Kata Aliadi, DPRD tidak tinggal diam dengan persoalan ini, karena ini menyangkut hak dan masa depan warga. Ia berjanji secara lembaga DPRD Busel akan mengusut persoalan ini hingga keakar-akarnya. Apalagi data hasil nilai yang dimiliki calon peserta sangat meyakinkan.

“Kita akan bersikap dan bertindak sesuai fungsi kami, kami akan usut sampai keakar-akarnya, karena memang jika benar adanya data yang diadukan kepada kami ini, berarti ada dugaan KKN dalam rekrutmen CPNS 2018,” ujarnya melalui telefon selulernya kepada Publiksatu.com, Sabtu (5/1/2019) .

Menurutnya, persoalan ini tidak bisa dibairkan berlarut-larut merugikan masyarakat.
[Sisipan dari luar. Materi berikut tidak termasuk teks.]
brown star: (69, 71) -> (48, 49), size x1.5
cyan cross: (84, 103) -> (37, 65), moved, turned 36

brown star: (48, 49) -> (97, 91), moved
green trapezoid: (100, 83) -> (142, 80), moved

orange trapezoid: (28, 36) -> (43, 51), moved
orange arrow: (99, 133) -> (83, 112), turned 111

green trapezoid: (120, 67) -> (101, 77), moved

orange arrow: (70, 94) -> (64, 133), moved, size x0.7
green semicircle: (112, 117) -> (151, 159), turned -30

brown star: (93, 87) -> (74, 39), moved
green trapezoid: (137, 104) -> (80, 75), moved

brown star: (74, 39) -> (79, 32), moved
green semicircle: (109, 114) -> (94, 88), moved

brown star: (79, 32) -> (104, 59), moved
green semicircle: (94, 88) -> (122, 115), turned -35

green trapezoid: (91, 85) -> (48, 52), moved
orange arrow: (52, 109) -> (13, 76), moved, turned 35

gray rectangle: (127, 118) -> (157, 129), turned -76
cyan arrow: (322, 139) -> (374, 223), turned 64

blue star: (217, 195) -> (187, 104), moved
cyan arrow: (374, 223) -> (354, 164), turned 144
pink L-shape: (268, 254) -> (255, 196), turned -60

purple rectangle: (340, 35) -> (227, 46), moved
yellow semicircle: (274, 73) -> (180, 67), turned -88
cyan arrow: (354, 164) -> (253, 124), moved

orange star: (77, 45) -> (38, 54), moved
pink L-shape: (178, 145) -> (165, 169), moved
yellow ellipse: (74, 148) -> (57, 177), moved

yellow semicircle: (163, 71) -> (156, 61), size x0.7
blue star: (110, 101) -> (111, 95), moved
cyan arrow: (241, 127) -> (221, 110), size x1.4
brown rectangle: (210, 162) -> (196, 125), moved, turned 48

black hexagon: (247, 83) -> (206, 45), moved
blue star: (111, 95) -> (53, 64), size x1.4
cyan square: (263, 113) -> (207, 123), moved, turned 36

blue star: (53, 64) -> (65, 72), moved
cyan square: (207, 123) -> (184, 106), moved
Jika terbukti persoalan ini berarti ada dugaan kesengajaan meloloskan peserta CPNS yang tidak benar. “Siapa otaknya dibalik dugaan kecurangan CPNS Busel 2018 ini, BKD juga tidak berani bertindak kalau tidak ada intruksi, otaknya siapa ini kami akan usut. Makanya BKD Busel harus dikonfrontir,” ujarnya.
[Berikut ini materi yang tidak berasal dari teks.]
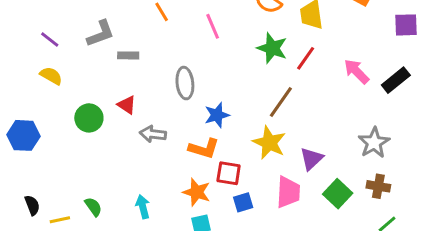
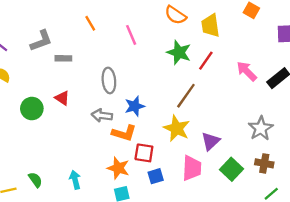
gray arrow: (153, 134) -> (102, 116), moved

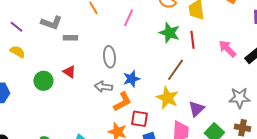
pink line: (131, 35) -> (128, 18), turned 48
gray L-shape: (41, 41) -> (51, 23), turned 40
red line: (206, 61) -> (192, 40), turned -42
gray star: (261, 128) -> (239, 98), turned 30
orange L-shape: (124, 133) -> (122, 102), turned -45

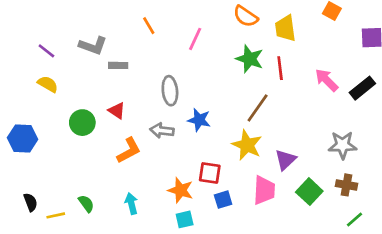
blue star: (131, 79) -> (199, 120), turned 30
orange L-shape: (122, 102) -> (129, 150), moved

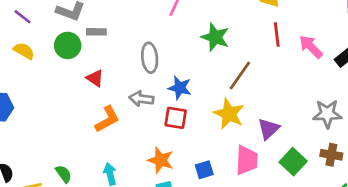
green star: (250, 59) -> (215, 37), moved
red line: (280, 68) -> (277, 35), moved
green circle: (82, 123) -> (68, 45), moved
red square: (210, 173) -> (176, 118), moved

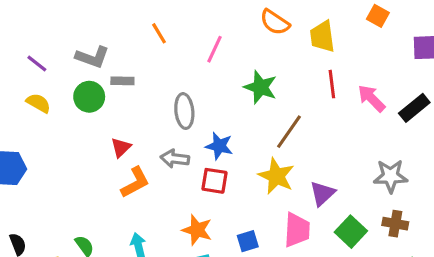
red triangle: (95, 78) -> (121, 148), moved, turned 42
Ia mengaku sudah ada sekitar 8-10 orang yang sudah mengadukan persoalan ini. Pihaknya akan mengkonfrontir persoalan ini sehingga ada kejelasan dugaan permainan rekrutmen CPNS 2018 di Busel. “Calon perserta ini mereka merasa dizolimi maka harus diusut tuntas ini,” katanya.

Jika terbukti dalam ivestigasi hasil nanti kata dia, DPRD akan mengusut dan merekomendasikan ke Kepollisian untuk memproses secara hukum, ke Ombusmand RI, ke BKN dan Ke Kementrian PAN dan RB agar ada penyelesaian.

“Kami akan rekomendasikan ke kepolsian untuk diusut karena ada dugaan tindak pidana dan perdata dalam kasus ini ada mal administrasi ada dugaan pemalsuan dokumen negara,” katanya.

Ia menambahkan, DPRD akan segera menindaklanjuti persoalan ini. DPRD akan segera membentuk tim untuk mengusut hingga tuntas agar ada transparansi dalam rekrutmen CPNS 2018. “Kami meminta kepada masyarakat untuk bersabar. DPRD akan bersikap kami akan memanggil BKD, Sekda dan Bupati untuk mempertanyakan persoalan ini,” tutupnya.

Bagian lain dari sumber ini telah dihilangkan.